Here’s a core philosophy of mine that I’ve been thinking about a lot: it’s okay to be broken. I don’t really identify with the word “disabled.” I prefer the word “broken,” and here’s why.


If you look at the actual verb disable, it means to turn something off, take away its ability to function, shut it down. And honestly, when I look at how disability works in our society, especially financially, that’s exactly what it feels like. You’re allowed just enough to barely survive, and then a tiny little amount of extra money you’re allowed to earn that has to somehow cover everything else in life: clothing, hobbies, technology, anything joyful or necessary beyond rent and groceries. Some people lose the entire thing just to rent alone. It feels like society saying, okay, here’s what you’re allowed, but don’t exceed it. Don’t live too much. Don’t try too hard. That is disabling.

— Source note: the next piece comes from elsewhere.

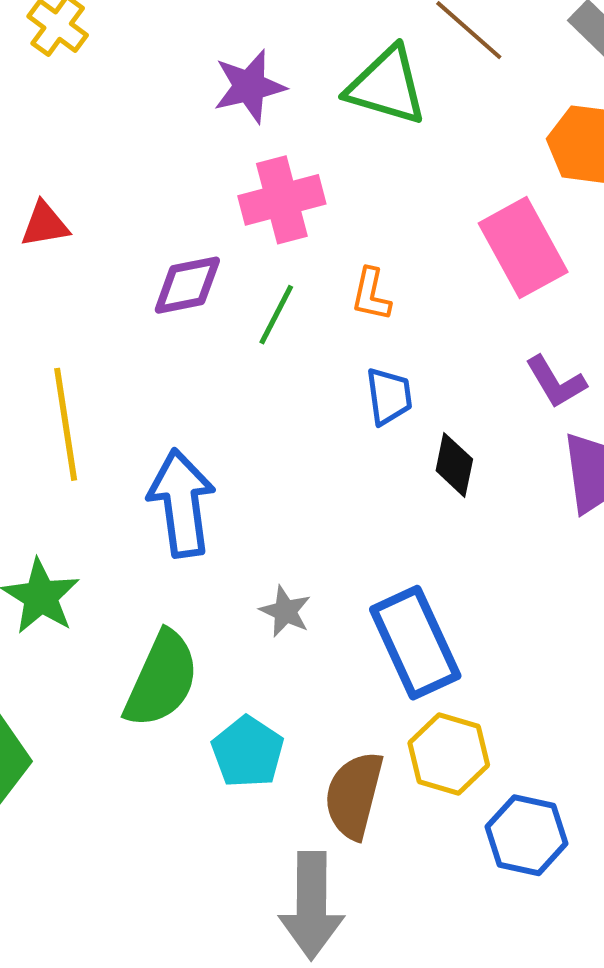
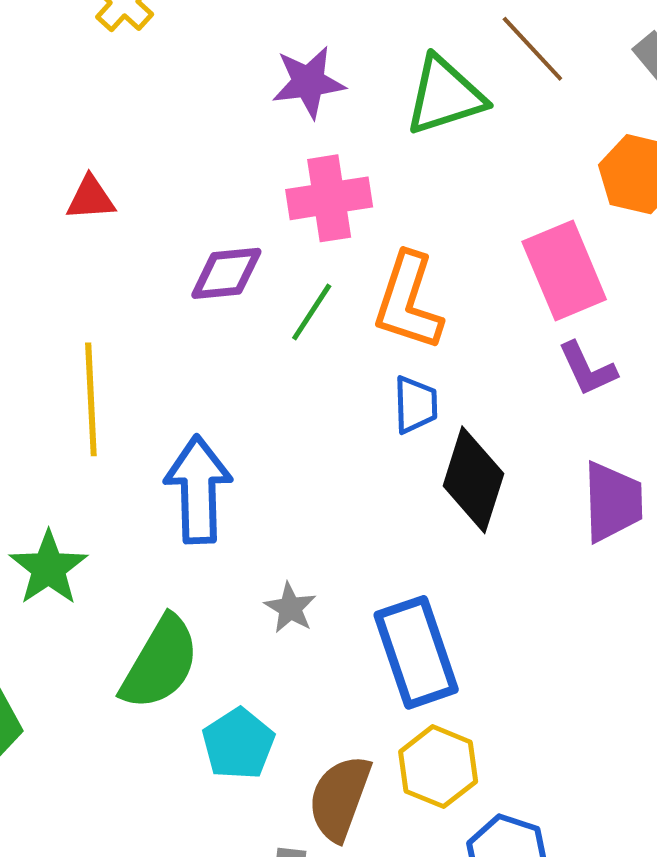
green triangle: (386, 86) -> (445, 96), turned -40
orange L-shape: (371, 295) -> (408, 302), size x1.8
purple L-shape: (556, 382) -> (587, 369), moved
black diamond: (454, 465) -> (473, 480), size x1.6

Broken is different. My body is broken sometimes. My brain is broken sometimes. Things break. When things break, we fix them or we keep using them anyway. There are broken lamps still giving light. Broken legs that still get you around. Broken promises that eventually get forgotten. And yes, things breaking can hurt, it breaks my heart every time something breaks, but if something is alive, it can be mended. Brokenness is a state. It can shift, heal, change.


Society’s version of “disability” feels final, like a verdict about what you’re allowed to do or not do. Brokenness feels honest and human. It doesn’t define me forever. It describes a moment. A reality. And I know I’m able to do a lot more than my broken body sometimes wants me to. I am capable. I just have parts that break.


So for me, broken feels true. Disability feels like being written off. And I refuse to be written off.